[Collected data]
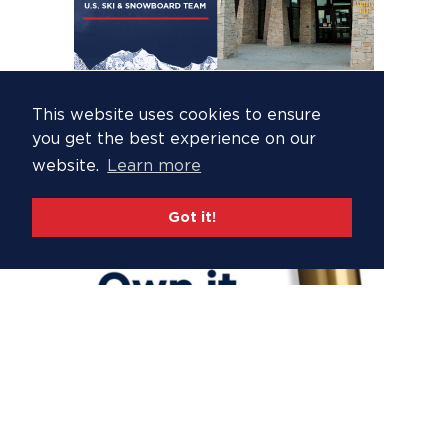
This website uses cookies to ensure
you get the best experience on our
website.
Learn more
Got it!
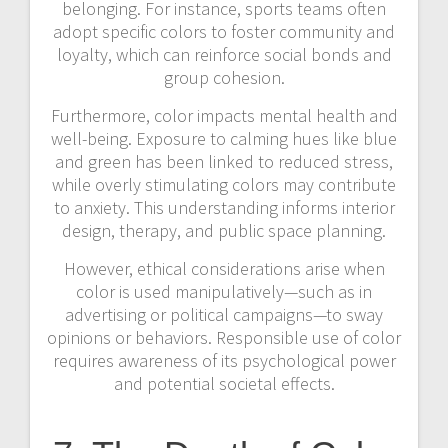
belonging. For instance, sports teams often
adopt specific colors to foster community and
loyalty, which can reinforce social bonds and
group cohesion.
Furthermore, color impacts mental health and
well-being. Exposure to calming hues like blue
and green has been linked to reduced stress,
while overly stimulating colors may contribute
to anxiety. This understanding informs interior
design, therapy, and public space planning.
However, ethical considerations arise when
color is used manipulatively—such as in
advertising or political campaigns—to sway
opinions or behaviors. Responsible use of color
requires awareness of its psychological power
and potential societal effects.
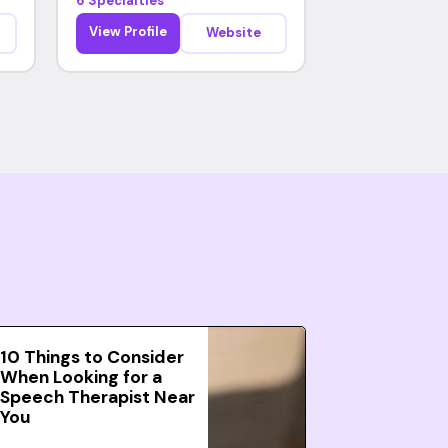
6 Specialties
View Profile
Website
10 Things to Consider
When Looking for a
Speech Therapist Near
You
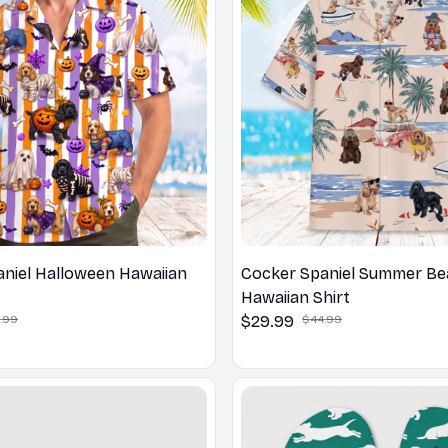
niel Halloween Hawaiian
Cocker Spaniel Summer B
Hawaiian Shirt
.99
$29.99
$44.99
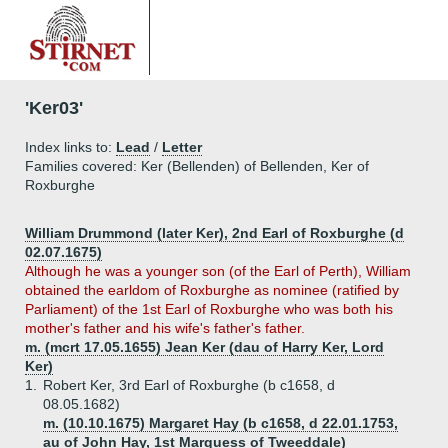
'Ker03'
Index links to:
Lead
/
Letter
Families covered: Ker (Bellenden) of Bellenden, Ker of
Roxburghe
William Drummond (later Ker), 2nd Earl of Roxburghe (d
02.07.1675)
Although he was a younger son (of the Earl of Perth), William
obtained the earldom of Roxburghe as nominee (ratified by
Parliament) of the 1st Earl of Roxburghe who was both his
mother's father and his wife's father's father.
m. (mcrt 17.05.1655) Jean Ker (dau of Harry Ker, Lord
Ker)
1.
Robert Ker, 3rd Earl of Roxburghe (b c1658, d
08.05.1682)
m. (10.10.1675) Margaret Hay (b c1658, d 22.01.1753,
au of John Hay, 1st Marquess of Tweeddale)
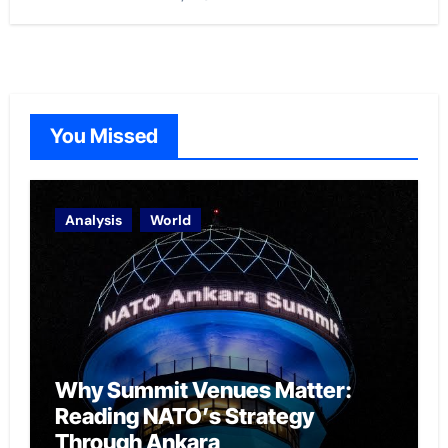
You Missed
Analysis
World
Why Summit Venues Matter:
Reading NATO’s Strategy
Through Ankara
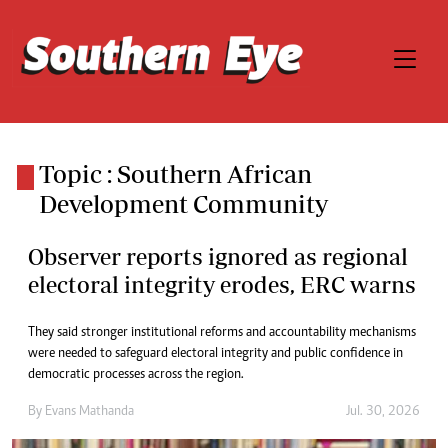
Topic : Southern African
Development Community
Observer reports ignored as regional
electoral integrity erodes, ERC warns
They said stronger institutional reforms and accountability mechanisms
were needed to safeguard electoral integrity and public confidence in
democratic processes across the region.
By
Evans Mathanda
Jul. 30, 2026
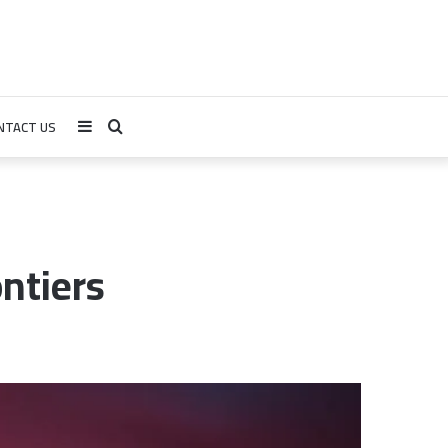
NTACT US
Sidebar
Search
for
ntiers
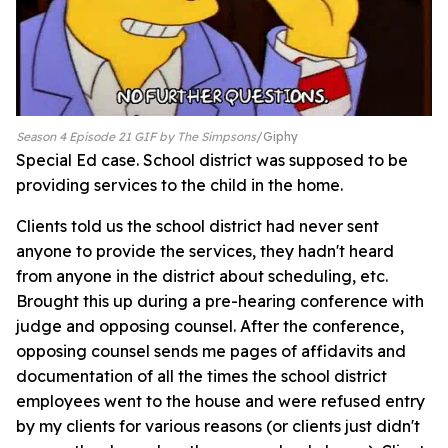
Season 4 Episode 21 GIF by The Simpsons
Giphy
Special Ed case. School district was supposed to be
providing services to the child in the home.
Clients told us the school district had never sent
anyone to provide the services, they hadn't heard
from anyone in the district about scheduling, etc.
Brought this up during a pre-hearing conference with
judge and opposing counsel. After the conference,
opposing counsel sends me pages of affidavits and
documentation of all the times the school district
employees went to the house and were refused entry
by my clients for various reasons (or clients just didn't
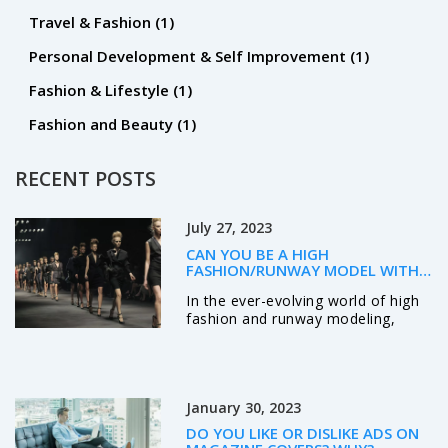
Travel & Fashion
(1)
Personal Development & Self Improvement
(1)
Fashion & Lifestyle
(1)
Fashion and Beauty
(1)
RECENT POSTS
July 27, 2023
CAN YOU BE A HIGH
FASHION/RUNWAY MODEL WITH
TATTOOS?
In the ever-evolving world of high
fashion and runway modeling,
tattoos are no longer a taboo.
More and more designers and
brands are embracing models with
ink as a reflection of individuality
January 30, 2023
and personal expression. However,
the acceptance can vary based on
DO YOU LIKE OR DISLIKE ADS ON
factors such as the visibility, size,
--
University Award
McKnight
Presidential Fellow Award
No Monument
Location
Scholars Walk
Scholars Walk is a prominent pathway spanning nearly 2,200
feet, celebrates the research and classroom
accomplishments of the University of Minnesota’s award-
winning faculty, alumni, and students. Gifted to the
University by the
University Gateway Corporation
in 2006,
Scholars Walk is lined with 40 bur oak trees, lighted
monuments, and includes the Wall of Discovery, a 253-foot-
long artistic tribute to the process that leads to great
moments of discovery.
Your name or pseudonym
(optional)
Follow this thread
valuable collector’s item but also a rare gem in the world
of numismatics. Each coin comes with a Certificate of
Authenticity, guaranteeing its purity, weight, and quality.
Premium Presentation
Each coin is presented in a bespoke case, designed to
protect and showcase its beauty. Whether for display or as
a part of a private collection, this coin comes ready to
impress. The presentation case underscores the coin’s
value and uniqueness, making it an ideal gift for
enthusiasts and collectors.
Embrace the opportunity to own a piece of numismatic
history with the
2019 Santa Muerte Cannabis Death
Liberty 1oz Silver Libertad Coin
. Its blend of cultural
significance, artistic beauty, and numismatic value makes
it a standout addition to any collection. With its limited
* * *
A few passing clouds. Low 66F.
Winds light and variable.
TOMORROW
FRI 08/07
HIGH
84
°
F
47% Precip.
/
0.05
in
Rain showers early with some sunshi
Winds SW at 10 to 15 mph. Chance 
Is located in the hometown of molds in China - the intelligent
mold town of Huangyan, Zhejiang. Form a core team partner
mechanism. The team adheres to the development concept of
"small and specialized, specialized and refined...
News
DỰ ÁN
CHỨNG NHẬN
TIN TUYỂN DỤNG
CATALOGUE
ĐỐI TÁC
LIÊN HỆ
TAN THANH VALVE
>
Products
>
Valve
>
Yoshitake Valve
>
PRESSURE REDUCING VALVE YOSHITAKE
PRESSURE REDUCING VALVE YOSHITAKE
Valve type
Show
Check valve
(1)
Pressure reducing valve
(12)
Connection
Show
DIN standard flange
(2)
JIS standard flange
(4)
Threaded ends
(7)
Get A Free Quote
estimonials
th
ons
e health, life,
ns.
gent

_PROBLEM TO SOLVE_
Of all the lines in the data above, show only those that hold the word "William".

_SOLUTION_
William Drummond (later Ker), 2nd Earl of Roxburghe (d
Although he was a younger son (of the Earl of Perth), William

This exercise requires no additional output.